Eni SpA will start producing from the giant Zohr natural gas field off Egypt’s Mediterranean coast by the end of 2017 and plans to invest $10 billion in the North African country over the next five years, Chief Executive Officer Claudio Descalzi said.
Production plans for Zohr are on schedule, and Egypt will be Eni’s top country for investment in the next two years, Descalzi said at a conference in Cairo. BP Plc, which bought a 10 percent stake in Zohr from Eni last year, invested more in Egypt in 2016 than in any other country and will do so again this year, the company’s CEO Bob Dudley said at the same event.
“Some pretty good things are happening here for BP, like Eni,” Dudley said on Tuesday. “In 2016-17 we’re investing more money in Egypt than any country in the world, so this is important for us, we have confidence in the government.”

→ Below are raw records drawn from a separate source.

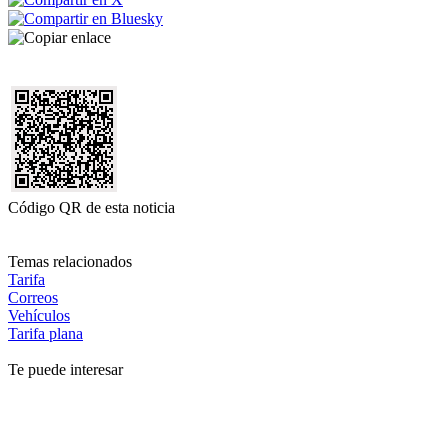
Código QR de esta noticia
Temas relacionados
Tarifa
Correos
Vehículos
Tarifa plana
Te puede interesar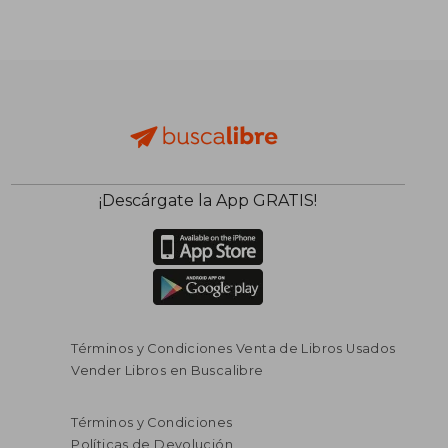
¡Descárgate la App GRATIS!
Términos y Condiciones Venta de Libros Usados
Vender Libros en Buscalibre
Términos y Condiciones
$ 148.274
$ 183.8
45%
45%
dcto.
dcto.
$ 81.551
$ 101.1
Políticas de Devolución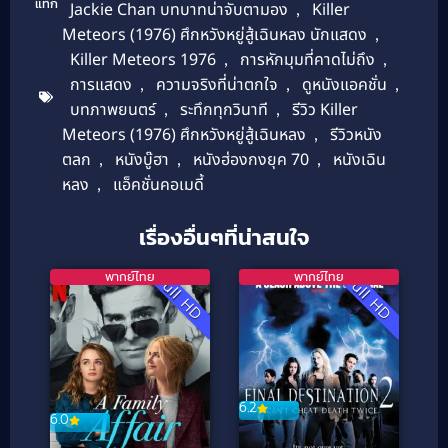
แท็ก
Jackie Chan บทบาทน่าจับตามอง
,
Killer
Meteors (1976) ศึกหวังหยู่สู้เฉินหลง นักแสดง
,
Killer Meteors 1976
,
การหักมุมที่คาดไม่ถึง
,
การแสดง
,
ความจริงที่น่าตกใจ
,
ดูหนังแอคชั่น
,
บทภาพยนตร์
,
ระทึกทุกวินาที
,
รีวิว Killer
Meteors (1976) ศึกหวังหยู่สู้เฉินหลง
,
รีวิวหนัง
ตลก
,
หนังบู๊ฮา
,
หนังฮ่องกงยุค 70
,
หนังเฉิน
หลง
,
แอ็คชั่นคอเมดี้
เรื่องอื่นๆที่น่าสนใจ
พากย์ไทย
พากย์ไทย
Full HD
Full HD
6.2
6.0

The Arab world’s most populous nation was a net exporter of liquefied natural gas until 2014, when declining output and power shortages resulting from political upheaval turned it into a net importer. Egypt will buy as many as 108 cargoes of LNG this year and has run up a debt of $3.6 billion to international energy companies including Royal Dutch Shell Plc.
Egypt plans to boost its gas output by 50 percent by the end of 2018, from 3.8 billion cubic feet at the end of last year, Oil Minister Tarek El-Molla said at the conference. The government is committed to repaying arrears owed to international energy companies and is optimistic it can attract more investment in exploration, production and distribution, he said.
Shell will start drilling in the West Delta Deep Marine phase 9B gas field in the second quarter of this year, Mohamed El Masry, chairman of state-run Egyptian Natural Gas Holding Co., said in an interview at the event. Shell stopped drilling at the gas concession in the Nile delta last March because of the payments backlog. A Shell spokesman declined to comment on Tuesday.
BP plans to start producing at the West Nile Delta project this spring, Dudley said in an interview in Cairo.
Egypt’s government will announce a new bidding round for licenses to explore in nine areas in the next six months, El Masry said, and it “may” make a payment to Shell in the second quarter. El Masry said on Feb. 2 that the country will start exporting gas in 2019.
Egypt is also an oil importer and has nearly completed a deal to import crude from Iraq, Tarek El-Hadidi, executive chairman of state-run Egyptian General Petroleum Corp., said at the conference. It will keep its production of crude and condensate steady at 650,000 barrels a day, he said.